A doença de Parkinson é uma condição neurodegenerativa progressiva e incurável que afeta cerca de 8,5 milhões de pessoas ao redor do globo, segundo estimativas da Organização Mundial da Saúde (OMS). Diante do cenário, 11 de abril foi estabelecido internacionalmente como o Dia do Parkinson, a fim de ampliar a conscientização e a compreensão sobre a doença.

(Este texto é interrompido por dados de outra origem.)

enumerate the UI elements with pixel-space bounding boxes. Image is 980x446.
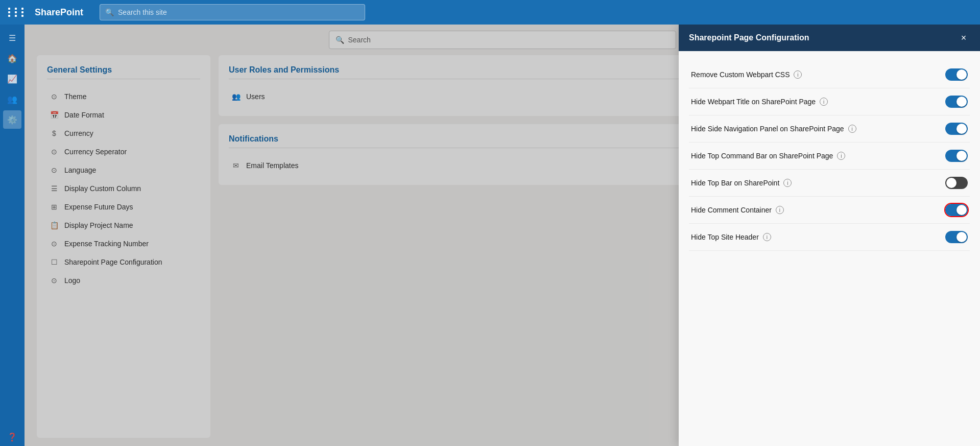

A doença causa uma perda gradual dos neurônios que produzem a dopamina – neurotransmissor responsável por, entre outras funções, controlar a mobilidade do corpo -, e costuma se manifestar após os 65 anos de idade. No entanto, segundo a OMS, o diagnóstico de casos em pessoas abaixo da faixa dos 60, 50 e 40 anos tem aumentado no mundo.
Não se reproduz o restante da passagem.